The Hill Forts of Buivydai and Bradeliškės. It‘s the centrepiece and pride of our regional park. After the reconstruction works in 2011, these hill forts have unclosed the full majesty and charm of Lithuanian historical and cultural heritage. For example, Bradeliškės hill fort was so well established and fortified, that life here was in full swing for entire 1500 years! Buivydai hill fort, though, had less archaeological investigation, but the unforgettable panoramic views opening up from its viewpoint redeem this gap of its scientific explorations.
Extraordinary butterflies. If it’s a sunny day in mid-July and you’re really lucky, you might spot a bright blue butterfly in the meadows of the Dūkšta river valley. The Alcon blue butterfly (Maculinea rebeli) is rarity not only in Lithuania, but in the whole Europe too. Its life-cycle is incredibly fragile – this butterfly lays its eggs on one type of plants only, and later its caterpillars have to be adopted and reared for 10 months – again, by one type of ants only! Almost a year later, a beautiful adult butterfly that emerged from a pupa has to get out of the ant nest quickly to prevent the ants killing it! If everything goes right, Maculinea rebeli leaves before its wings are expanded and new, incredible life-cycle begins…

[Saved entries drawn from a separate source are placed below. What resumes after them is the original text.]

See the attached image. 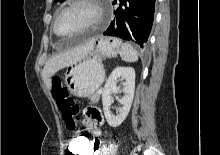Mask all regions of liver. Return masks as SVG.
Wrapping results in <instances>:
<instances>
[{
  "mask_svg": "<svg viewBox=\"0 0 220 155\" xmlns=\"http://www.w3.org/2000/svg\"><path fill=\"white\" fill-rule=\"evenodd\" d=\"M92 47V44H88L82 47L72 48L64 52H61L58 55L53 56L50 60H48L42 71V77L47 88H52L51 77L58 70L71 64L77 63L78 61L83 59L90 52Z\"/></svg>",
  "mask_w": 220,
  "mask_h": 155,
  "instance_id": "6515ba94",
  "label": "liver"
}]
</instances>
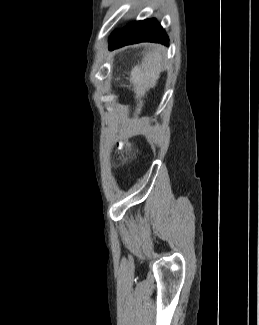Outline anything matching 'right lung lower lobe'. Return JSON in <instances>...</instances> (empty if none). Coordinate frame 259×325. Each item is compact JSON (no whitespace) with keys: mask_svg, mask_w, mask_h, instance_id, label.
<instances>
[{"mask_svg":"<svg viewBox=\"0 0 259 325\" xmlns=\"http://www.w3.org/2000/svg\"><path fill=\"white\" fill-rule=\"evenodd\" d=\"M139 42H156L168 45L169 39L156 19L135 21L111 35L109 50Z\"/></svg>","mask_w":259,"mask_h":325,"instance_id":"right-lung-lower-lobe-1","label":"right lung lower lobe"}]
</instances>
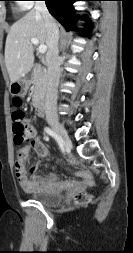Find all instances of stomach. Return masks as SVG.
Returning a JSON list of instances; mask_svg holds the SVG:
<instances>
[{"label":"stomach","mask_w":133,"mask_h":253,"mask_svg":"<svg viewBox=\"0 0 133 253\" xmlns=\"http://www.w3.org/2000/svg\"><path fill=\"white\" fill-rule=\"evenodd\" d=\"M29 82L21 77L18 81L11 83L10 92L14 95H24L28 89Z\"/></svg>","instance_id":"1"}]
</instances>
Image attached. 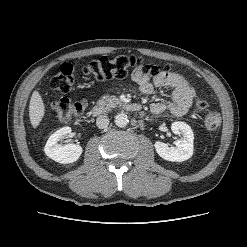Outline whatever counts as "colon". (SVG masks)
<instances>
[{
	"mask_svg": "<svg viewBox=\"0 0 247 247\" xmlns=\"http://www.w3.org/2000/svg\"><path fill=\"white\" fill-rule=\"evenodd\" d=\"M130 70L140 71L149 77L158 76L161 71L155 66L146 63L142 58L135 56H103L90 62L82 68L83 77L92 81L104 82L112 79H122L126 77ZM77 81V75L73 65L63 64L56 75L51 79L52 89L60 93H68ZM85 100L72 101L69 98L61 97L52 102V110L57 118L69 121L76 118L86 109ZM195 109L204 114V123L208 129H216L221 124V115L214 110H209L206 101L197 98Z\"/></svg>",
	"mask_w": 247,
	"mask_h": 247,
	"instance_id": "colon-1",
	"label": "colon"
}]
</instances>
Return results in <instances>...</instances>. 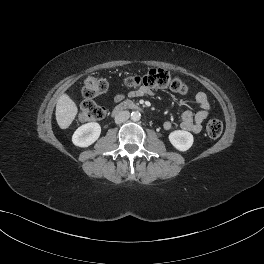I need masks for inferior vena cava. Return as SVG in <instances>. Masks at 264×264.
Wrapping results in <instances>:
<instances>
[{
  "label": "inferior vena cava",
  "instance_id": "obj_1",
  "mask_svg": "<svg viewBox=\"0 0 264 264\" xmlns=\"http://www.w3.org/2000/svg\"><path fill=\"white\" fill-rule=\"evenodd\" d=\"M130 117L129 111H121L115 116V123L120 124L128 120Z\"/></svg>",
  "mask_w": 264,
  "mask_h": 264
}]
</instances>
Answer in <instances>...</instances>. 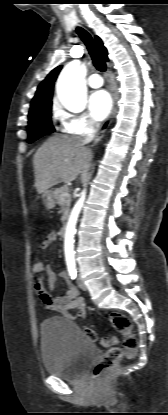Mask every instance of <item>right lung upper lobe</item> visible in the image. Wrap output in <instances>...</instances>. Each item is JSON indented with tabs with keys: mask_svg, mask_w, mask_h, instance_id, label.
<instances>
[{
	"mask_svg": "<svg viewBox=\"0 0 168 415\" xmlns=\"http://www.w3.org/2000/svg\"><path fill=\"white\" fill-rule=\"evenodd\" d=\"M97 45L103 54L104 58L107 59V50L103 46V43L99 37H95ZM62 66H58L55 69H53L48 76L41 82V84L38 86L36 94L31 102L30 112L38 109L42 106L51 104L52 94H53V87L54 82L57 78V75L59 74Z\"/></svg>",
	"mask_w": 168,
	"mask_h": 415,
	"instance_id": "obj_1",
	"label": "right lung upper lobe"
}]
</instances>
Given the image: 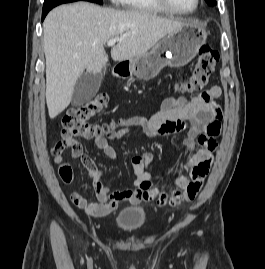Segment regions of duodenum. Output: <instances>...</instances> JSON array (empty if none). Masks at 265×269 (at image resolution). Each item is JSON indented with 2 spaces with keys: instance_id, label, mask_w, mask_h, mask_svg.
Segmentation results:
<instances>
[{
  "instance_id": "duodenum-1",
  "label": "duodenum",
  "mask_w": 265,
  "mask_h": 269,
  "mask_svg": "<svg viewBox=\"0 0 265 269\" xmlns=\"http://www.w3.org/2000/svg\"><path fill=\"white\" fill-rule=\"evenodd\" d=\"M125 67H119V66H117L116 68H115V73H117L118 75H123L124 74V72H125Z\"/></svg>"
}]
</instances>
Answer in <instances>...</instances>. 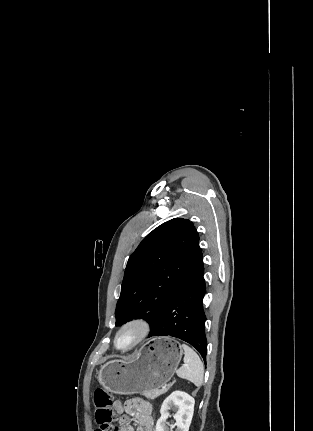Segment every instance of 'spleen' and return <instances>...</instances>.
<instances>
[{
	"label": "spleen",
	"mask_w": 313,
	"mask_h": 431,
	"mask_svg": "<svg viewBox=\"0 0 313 431\" xmlns=\"http://www.w3.org/2000/svg\"><path fill=\"white\" fill-rule=\"evenodd\" d=\"M184 350V365L177 370L178 377L192 382L200 387L203 384L204 366L197 353L186 344H182Z\"/></svg>",
	"instance_id": "1"
}]
</instances>
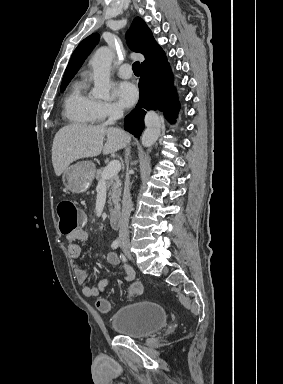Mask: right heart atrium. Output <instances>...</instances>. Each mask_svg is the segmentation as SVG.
Returning <instances> with one entry per match:
<instances>
[{
  "instance_id": "d8ad5b80",
  "label": "right heart atrium",
  "mask_w": 283,
  "mask_h": 384,
  "mask_svg": "<svg viewBox=\"0 0 283 384\" xmlns=\"http://www.w3.org/2000/svg\"><path fill=\"white\" fill-rule=\"evenodd\" d=\"M96 111L98 121H106L115 118L121 112V108L115 102L97 101Z\"/></svg>"
}]
</instances>
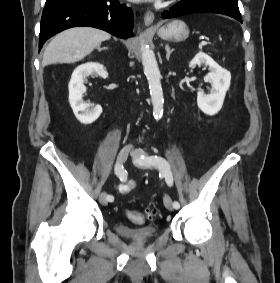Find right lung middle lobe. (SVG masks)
Masks as SVG:
<instances>
[{"label": "right lung middle lobe", "instance_id": "right-lung-middle-lobe-1", "mask_svg": "<svg viewBox=\"0 0 280 283\" xmlns=\"http://www.w3.org/2000/svg\"><path fill=\"white\" fill-rule=\"evenodd\" d=\"M56 0H46V3L45 4H48V3H51V2H54Z\"/></svg>", "mask_w": 280, "mask_h": 283}]
</instances>
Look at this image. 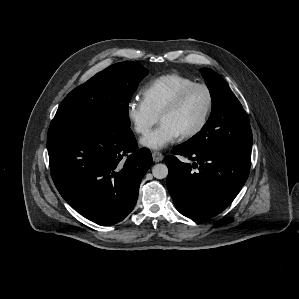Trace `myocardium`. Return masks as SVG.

The Hill of Oaks. From the observation tower on top of this hill, one of the most spectacular panoramas of park’s landscape can be enjoyed – the curves of Neris riverbed, the confluence of the rivers Neris and Dūkšta and the forested part of the great turn of Velniakampis. The subjacent valley in front of the hill has been inhabinted since 1st-2nd cent. AD, when wooden dwellings stood here and livestock were grazing in the surrounding meadows. The nearby Karmazinai mound was first functioning as a hiding place, later on – as a sacrificial offering place (pagan wedding ceremonies are held here till nowadays!). The tribesmen who passed away were buried on the other bank of the river Neris, in Padūkštai barrow yard.
The Sain Oak of the Hollow. There is a reason why this 300 years-old oak (with an impressive trunk girth of 5 m!) is called saint – up until the 15th century an oak was always an extraordinary tree in lands of Balts as well as in Lithuanian pagan mythology. Oak groves used to be the places where sacred eternal fires were burnt and nourished by the high priests. It was also believed that souls of the dead reincarnate into the oaks, thus since pagan times the mystic respect is felt to this tree among Lithuanians. Today it‘s the official national tree of Lithuania.
Visitor Elė says – „I had a chance to visit foreign countries, see their heritage, but I have to say that what we have in Lithuania is unique – no other country has showed me (and maybe will never show) hill forts as glorious as ours“.